Nocne burze: kilkaset piorunów w kilkanaście minut
Na ulicach leżą bilboardy, dachówki i połamane drzewa, nie kursuje komunikacja miejska.
2010-08-17, 05:30
Kolejne nawałnice dewastują północną i wschodnią Słowację. Potężna burza przeszła nad Koszycami. Na ulicach leżą bilboardy, dachówki i połamane drzewa, nie kursuje komunikacja miejska, zerwany dach zatarasował wejscie do miejskiego szpitala im Ludvika Pastera w centrum miasta.

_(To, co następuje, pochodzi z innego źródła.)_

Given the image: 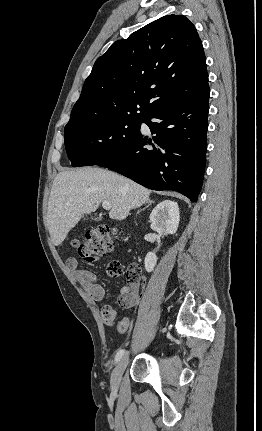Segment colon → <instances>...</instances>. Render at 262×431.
I'll return each mask as SVG.
<instances>
[{
	"instance_id": "obj_1",
	"label": "colon",
	"mask_w": 262,
	"mask_h": 431,
	"mask_svg": "<svg viewBox=\"0 0 262 431\" xmlns=\"http://www.w3.org/2000/svg\"><path fill=\"white\" fill-rule=\"evenodd\" d=\"M70 247L74 249L78 257L87 262L94 261L97 257L103 256L115 247V243L110 238V229L107 225H101L95 230L88 233L83 240L73 239L70 241ZM107 271L112 276H117L122 273V266L118 262H111L107 266ZM131 278H136L139 275V269L132 265L128 272ZM105 323L112 324L115 319L111 316V312L102 314ZM129 327V321L125 318L117 322V328L124 332Z\"/></svg>"
}]
</instances>
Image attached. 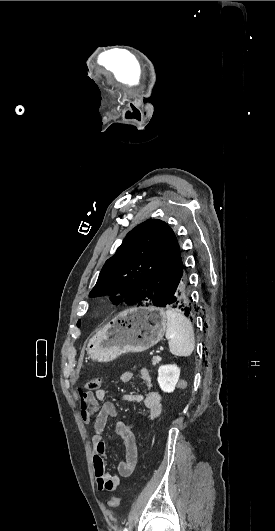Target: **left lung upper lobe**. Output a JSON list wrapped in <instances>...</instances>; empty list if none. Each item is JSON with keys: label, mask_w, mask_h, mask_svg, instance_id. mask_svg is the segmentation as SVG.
Wrapping results in <instances>:
<instances>
[{"label": "left lung upper lobe", "mask_w": 275, "mask_h": 531, "mask_svg": "<svg viewBox=\"0 0 275 531\" xmlns=\"http://www.w3.org/2000/svg\"><path fill=\"white\" fill-rule=\"evenodd\" d=\"M183 270L174 231L164 221L149 219L130 231L105 262L90 296L107 295L114 304L163 307Z\"/></svg>", "instance_id": "1"}]
</instances>
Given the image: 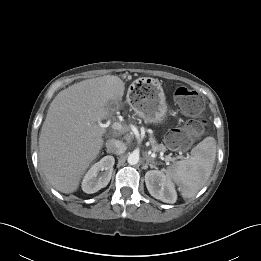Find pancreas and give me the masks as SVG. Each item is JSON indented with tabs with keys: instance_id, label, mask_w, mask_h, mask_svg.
I'll return each mask as SVG.
<instances>
[{
	"instance_id": "pancreas-1",
	"label": "pancreas",
	"mask_w": 261,
	"mask_h": 261,
	"mask_svg": "<svg viewBox=\"0 0 261 261\" xmlns=\"http://www.w3.org/2000/svg\"><path fill=\"white\" fill-rule=\"evenodd\" d=\"M150 142L152 144L153 150L154 151H162L165 152L166 151V147L163 144H157L154 138H150ZM171 159H169L167 156L165 157V161H169Z\"/></svg>"
}]
</instances>
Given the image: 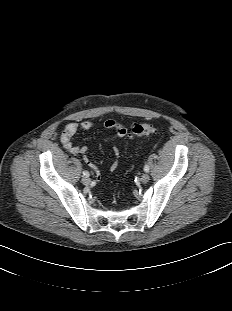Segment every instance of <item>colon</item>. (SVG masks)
<instances>
[{"label":"colon","mask_w":232,"mask_h":311,"mask_svg":"<svg viewBox=\"0 0 232 311\" xmlns=\"http://www.w3.org/2000/svg\"><path fill=\"white\" fill-rule=\"evenodd\" d=\"M157 132L155 125L151 123L135 124L131 129V135L134 137L149 136Z\"/></svg>","instance_id":"obj_1"}]
</instances>
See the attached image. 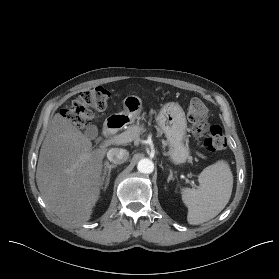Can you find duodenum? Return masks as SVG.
<instances>
[{"instance_id": "410a0bca", "label": "duodenum", "mask_w": 279, "mask_h": 279, "mask_svg": "<svg viewBox=\"0 0 279 279\" xmlns=\"http://www.w3.org/2000/svg\"><path fill=\"white\" fill-rule=\"evenodd\" d=\"M123 124V120L119 116L109 118L103 128V135H113L118 131L119 128L123 126Z\"/></svg>"}]
</instances>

W centrum Koszyc na ulicach leżą nie tylko konary drzew ale i całe konstrukcje dachów. Strażacy uwalniali ludzi z rozbitych samochodów, na które, podczas jazdy, spadły drzewa. W ciągu kilkunastu minut w miasto uderzyło kilkaset piorunów.
Ogrom zniszczeń nie jest jeszcze znany. W usuwaniu szkód w północnej, środkowej i wschodniej Słowacji pomaga wojsko. Drogi patrolują setki policjantów, sciągniętych z całego kraju.
Szef MSW Daniel Lipszyc zaapelował do ludności o zachowanie spokoju. Policja prosi kierowców, którzy przejeżdżają tranzytem przez Słowację, o zachowanie szczególnej ostrożności na drogach. Wiele połączeń komunikacyjnych blokują drzewa. Inne zalały wezbrane rzeki. Zniszczone są mosty. Spadające skały zablokowały międzynarodowe połączenie z Polski pod Strecznem na odcinku z Martina do Zyliny. Zablokowana jest równiez międzynarodowa droga D-1 z Preszova do Koszyc.